Although recessions can be painful in the short run, they can be beneficial over time. They tend to purge the excesses of boom times and improve overall economic efficiency, as businesses lower prices, reduce costs, and streamline operations. People also save more during recessions. Rates come down, and housing becomes more affordable. And some businesses, such as discount stores and maintenance services, thrive in recessionary times.
So even with storm clouds in the forecast, the doom and gloom sentiment of many Americans may be overwrought. Whether the U.S. economy has a soft landing or a minor recession may not make that big of a difference in the end.

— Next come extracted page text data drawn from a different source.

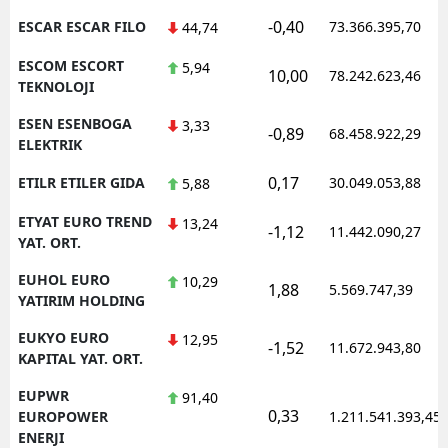
-0,40
ESCAR ESCAR FILO
73.366.395,70
44,74
ESCOM ESCORT
5,94
10,00
78.242.623,46
TEKNOLOJI
ESEN ESENBOGA
3,33
-0,89
68.458.922,29
ELEKTRIK
0,17
ETILR ETILER GIDA
30.049.053,88
5,88
ETYAT EURO TREND
13,24
-1,12
11.442.090,27
YAT. ORT.
EUHOL EURO
10,29
1,88
5.569.747,39
YATIRIM HOLDING
EUKYO EURO
12,95
-1,52
11.672.943,80
KAPITAL YAT. ORT.
EUPWR
91,40
0,33
EUROPOWER
1.211.541.393,45
ENERJI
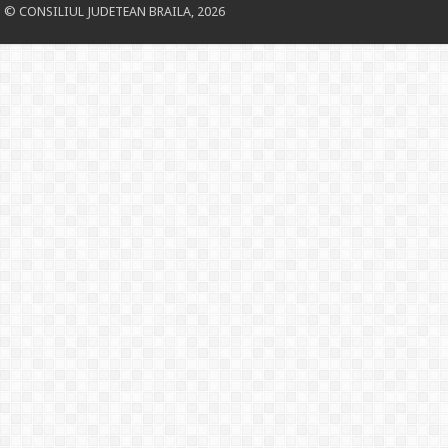
© CONSILIUL JUDETEAN BRAILA, 2026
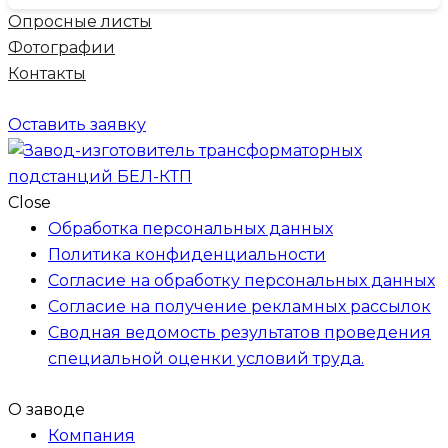
Опросные листы
Фотографии
Контакты
Оставить заявку
Close
Обработка персональных данных
Политика конфиденциальности
Согласие на обработку персональных данных
Согласие на получение рекламных рассылок
Сводная ведомость результатов проведения
специальной оценки условий труда.
О заводе
Компания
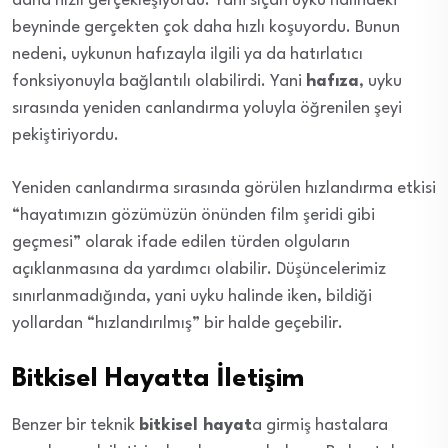
daha hızlı gerçekleşiyordu. Yani sıçan uyku halindeki
beyninde gerçekten çok daha hızlı koşuyordu. Bunun
nedeni, uykunun hafızayla ilgili ya da hatırlatıcı
fonksiyonuyla bağlantılı olabilirdi. Yani
hafıza
, uyku
sırasında yeniden canlandırma yoluyla öğrenilen şeyi
pekiştiriyordu.
Yeniden canlandırma sırasında görülen hızlandırma etkisi
“hayatımızın gözümüzün önünden film şeridi gibi
geçmesi” olarak ifade edilen türden olguların
açıklanmasına da yardımcı olabilir. Düşüncelerimiz
sınırlanmadığında, yani uyku halinde iken, bildiği
yollardan “hızlandırılmış” bir halde geçebilir.
Bitkisel Hayatta İletişim
Benzer bir teknik
bitkisel hayat
a girmiş hastalara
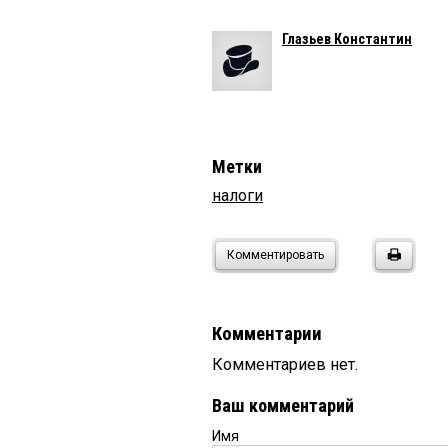
Глазьев Константин
Метки
налоги
Комментировать
Комментарии
Комментариев нет.
Ваш комментарий
Имя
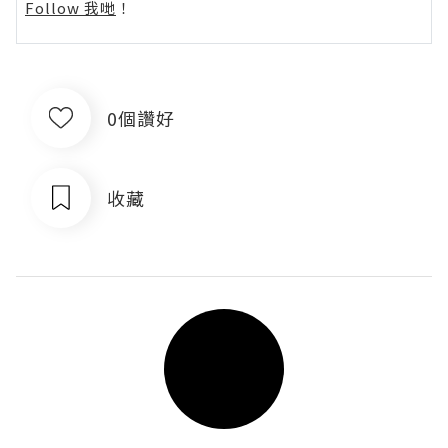
Follow 我哋
！
0個讚好
收藏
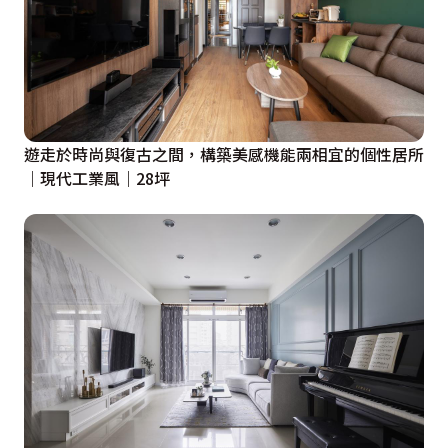
遊走於時尚與復古之間，構築美感機能兩相宜的個性居所
｜現代工業風｜28坪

*Bankrate.com, October 10, 2023. Based on Bankrate's latest quarterly survey of top economists.
1USA Today, "If the economic statistics are good, why do Americans feel so bad?," September 15, 2023.
2Bureau of Economic Analysis, U.S. Department of Commerce, News Release, October 26, 2023. Annualized and seasonally adjusted.
3Federal Reserve Bank of New York, Household Debt and Credit Report, Second Quarter 2023.